So the Chief Justice of the United States Supreme Court, John Roberts, has confirmed that the draft opinion leaked on Monday night was authentic, in that it was generated by the Justices and/or the staff of the Court. However, this is not the same thing as confirming that the draft is an accurate version of the Court’s impending decision.
Everyone is anxious about the decision, obviously, but allow me to digress for a moment to briefly discuss the leaked draft and its effects on the Court, which will be both considerable and lingering. We do not yet know who leaked the draft, but this violation of the Supreme Court’s inner sanctum is unprecedented in modern times. The FBI has already begun an investigation, and if leaking this document is not itself a crime (which will be determined in short order, I am sure), then lying to the FBI certainly is. The leaker will have to come clean about the leak or risk committing a federal felony, or likely felonies. If the leaker is a lawyer, he or she will almost certainly face disbarment for what would amount to an ethical violation of epic proportions. If the leaker is a justice, well then, you can kiss the reputation and effectiveness of the third branch of our government goodbye.
But to return to the decision itself, although we can only speculate about it right now: Both Roe and its companion case decided on the same day, Doe v. Bolton, as well as the 1992 case of Casey v. Planned Parenthood, and a host of other federal and state decisions, may soon be overturned. Those of us old enough to remember may recall how both Roe and Doe purported to establish a woman’s right to an abortion. The legal theory on which the decisions were based was simply that the Due Process Clause of the 14th Amendment to the Constitution provided a fundamental “right to privacy” that protected a woman’s liberty to choose to have an abortion. Many legal scholars immediately detected the shaky foundations in the Court’s reasoning, as well as the questionable use of “trimesters” in its ruling.

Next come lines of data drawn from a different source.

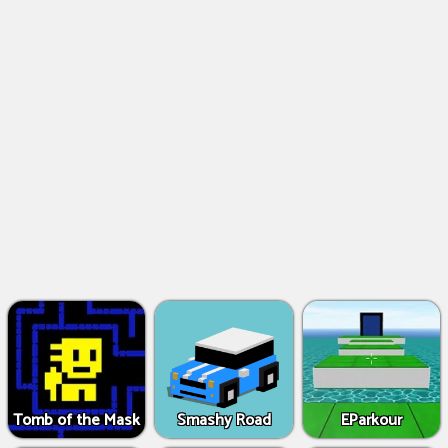
Tomb of the Mask
Smashy Road
EParkour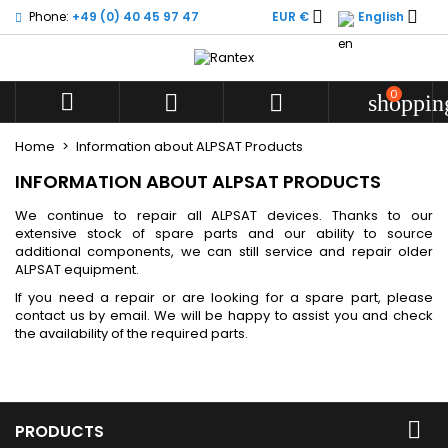


Phone:
+49 (0) 40 45 97 47
EUR €
English
My wishlists
((modalTitle))
((title))
Sign in
((confirmMessage))
You need to be logged in to save products in your wishlist.
0
((label))



shoppin
add_circle
Create new l
Home
Information about ALPSAT Products
((cancelText))
((cancelText))
((modalDeleteText))
((loginText))
INFORMATION ABOUT ALPSAT PRODUCTS
((cancelText))
((createText))
We continue to repair all ALPSAT devices. Thanks to our
extensive stock of spare parts and our ability to source
additional components, we can still service and repair older
ALPSAT equipment.
If you need a repair or are looking for a spare part, please
contact us by email. We will be happy to assist you and check
the availability of the required parts.

PRODUCTS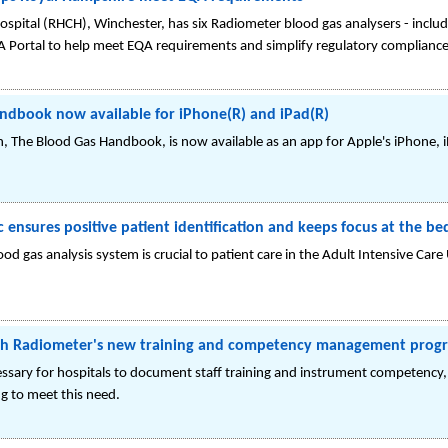
spital (RHCH), Winchester, has six Radiometer blood gas analysers - inc
A Portal to help meet EQA requirements and simplify regulatory compliance
ndbook now available for iPhone(R) and iPad(R)
on, The Blood Gas Handbook, is now available as an app for Apple's iPhone,
ensures positive patient identification and keeps focus at the be
d gas analysis system is crucial to patient care in the Adult Intensive Care
ith Radiometer's new training and competency management pro
cessary for hospitals to document staff training and instrument competency
ng to meet this need.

Why trimesters were ever used as a legal measuring stick for a physical condition can only be guessed at, but it was likely because medical knowledge in the field of Embryology was so lacking at the time. And as the human gestation period is nine months long, and nine is easily divided by three, it was an easy, if simplistic, call to base the state’s interest in regulating abortion rights on a trimester system. The fact that second grade math has nothing whatsoever to do with embryonic development was belatedly recognized in the 1992 Planned Parenthood v. Casey decision. Casey maintained a woman’s right to an abortion while jettisoning the three trimester regulatory standard, and instead used a fetal viability standard.

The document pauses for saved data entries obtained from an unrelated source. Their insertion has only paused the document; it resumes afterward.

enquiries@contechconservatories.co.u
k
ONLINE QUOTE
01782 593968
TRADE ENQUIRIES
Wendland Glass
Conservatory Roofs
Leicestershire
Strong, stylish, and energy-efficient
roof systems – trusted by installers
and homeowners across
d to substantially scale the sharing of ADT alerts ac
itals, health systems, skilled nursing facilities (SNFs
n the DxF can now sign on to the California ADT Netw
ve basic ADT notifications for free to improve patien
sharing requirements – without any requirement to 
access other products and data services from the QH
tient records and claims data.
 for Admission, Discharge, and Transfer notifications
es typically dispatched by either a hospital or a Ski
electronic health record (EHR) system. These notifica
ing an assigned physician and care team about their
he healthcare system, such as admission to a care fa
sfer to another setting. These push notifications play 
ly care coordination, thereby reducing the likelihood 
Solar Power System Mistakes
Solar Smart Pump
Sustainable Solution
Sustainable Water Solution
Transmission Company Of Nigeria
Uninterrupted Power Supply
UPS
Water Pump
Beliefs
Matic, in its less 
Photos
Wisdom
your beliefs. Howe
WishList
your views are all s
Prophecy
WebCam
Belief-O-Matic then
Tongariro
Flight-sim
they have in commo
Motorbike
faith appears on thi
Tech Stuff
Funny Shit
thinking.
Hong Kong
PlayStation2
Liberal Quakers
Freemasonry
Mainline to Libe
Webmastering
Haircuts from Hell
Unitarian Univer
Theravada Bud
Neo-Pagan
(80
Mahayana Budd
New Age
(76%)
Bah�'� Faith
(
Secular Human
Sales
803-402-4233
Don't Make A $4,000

The problem with the fetal viability standard is that advances in science have continually changed the standard over the ensuing decades. It has now been a half-century since Roe was decided, and we have greatly increased our understanding of what happens in the womb during pregnancy. We know that a human fetus can feel pain, direct its movements, hear, dream, and think, much earlier than was assumed in 1973. It can also survive outside the womb (with a lot of luck and excellent medical care) at just twenty-two weeks, and most fetuses born at twenty-six weeks will survive. Suffice it to say that “Science” has not been on the side of abortion rights advocates for a very long time.
And this fact has had a lot to do with bringing us to this moment in time, because in essence the Court decided Roe in 1973 the way it did because it wanted to. It created a non-existent constitutional right to an abortion based on an inferred right to privacy, ignoring the fact that abortions became illegal as soon as the mother became aware that the fetus was alive, in most colonies and states long before the Constitution was written. Of course, the Constitution itself nowhere mentions anything about abortion, and that fact alone should have made a final determination of the abortion issue very simple: Every high school civics text contains somewhere within its pages the plain language that under our form of government, all powers not specifically granted to the federal government are reserved to the states.

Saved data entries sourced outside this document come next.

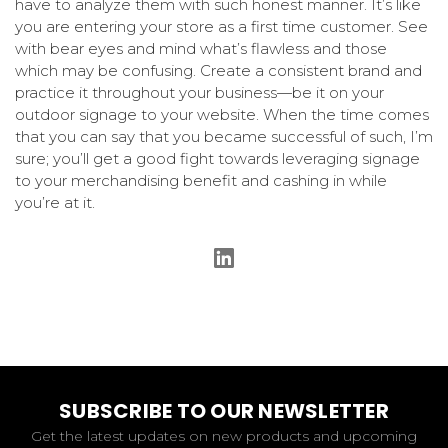
have to analyze them with such honest manner. It’s like
you are entering your store as a first time customer. See
with bear eyes and mind what’s flawless and those
which may be confusing. Create a consistent brand and
practice it throughout your business—be it on your
outdoor signage to your website. When the time comes
that you can say that you became successful of such, I’m
sure; you’ll get a good fight towards leveraging signage
to your merchandising benefit and cashing in while
you’re at it.
SUBSCRIBE TO OUR NEWSLETTER
Get the latest updates on new products and upcoming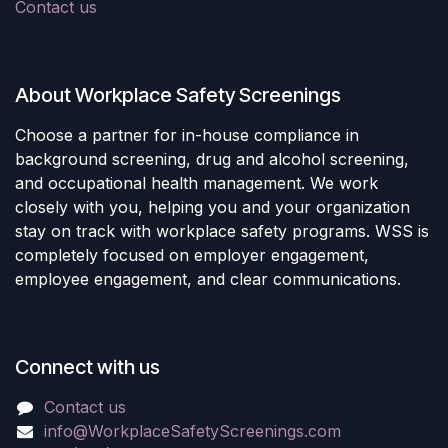
Contact us
About Workplace Safety Screenings
Choose a partner for in-house compliance in
background screening, drug and alcohol screening,
and occupational health management. We work
closely with you, helping you and your organization
stay on track with workplace safety programs. WSS is
completely focused on employer engagement,
employee engagement, and clear communications.
Connect with us
Contact us
info@WorkplaceSafetyScreenings.com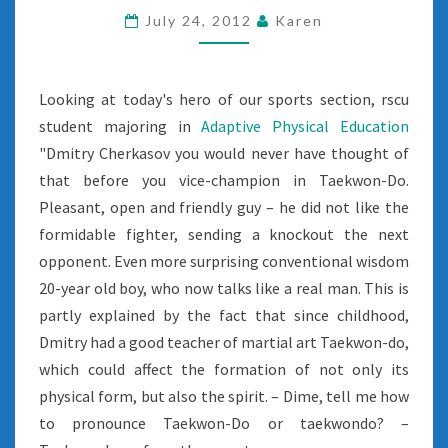
July 24, 2012
Karen
Looking at today's hero of our sports section, rscu
student majoring in
Adaptive Physical Education
"Dmitry Cherkasov you would never have thought of
that before you vice-champion in Taekwon-Do.
Pleasant, open and friendly guy – he did not like the
formidable fighter, sending a knockout the next
opponent. Even more surprising conventional wisdom
20-year old boy, who now talks like a real man. This is
partly explained by the fact that since childhood,
Dmitry had a good teacher of martial art Taekwon-do,
which could affect the formation of not only its
physical form, but also the spirit. – Dime, tell me how
to pronounce Taekwon-Do or taekwondo? –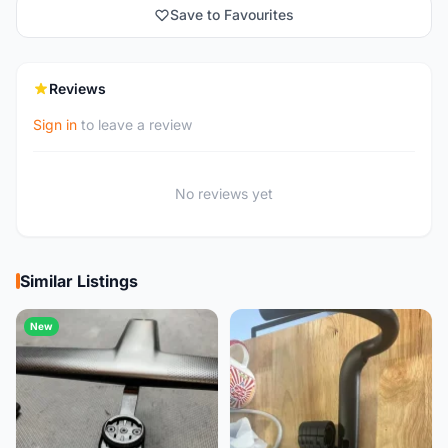
Save to Favourites
Reviews
Sign in
to leave a review
No reviews yet
Similar Listings
New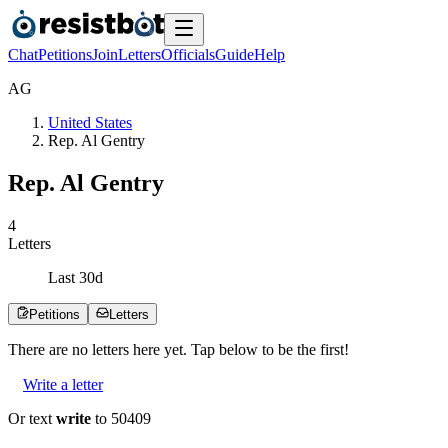
Chat
Petitions
Join
Letters
Officials
Guide
Help
A
G
United States
Rep. Al Gentry
Rep. Al Gentry
4
Letters
Last
30
d
Petitions
Letters
There are no
letters
here yet. Tap below to be the first!
Write a letter
Or text
write
to 50409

Prior to Roe, the right, or not, to an abortion had always been a matter for the states to decide on their own. The United States Supreme Court arbitrarily took that right away in 1973, and it appears that the Court is on the brink of returning it to the states. Even so, abortion will not become illegal in every state, or perhaps not even in most states, so a cautionary warning is in order:
When an individual or a society reaches the arbitrary conclusion that a human embryo or fetus is nothing more than an unfeeling lump of tissue, especially when that lump of tissue is as palpably human as a second or third trimester fetus, then other forms of barbarous behavior become inevitable. Our most perceptive pastors and theologians have long warned us that it is but a short step from there to routine late term abortions of convenience, assisted suicide without medical cause, infanticide, and even worse. This is because the human spirit is one of the first victims of abortion.
The American left has reached this point, and now holds abortion views which are outliers far beyond those of most other civilized societies, the only sure exception being Communist China. That is why the number of pro-choice Americans has been declining, as have, thankfully, the number of abortions. The wonder is not that Roe is apparently about to be overturned, but rather that such a flawed case was allowed to stand as precedent for fifty years in one of the most developed legal systems in the world.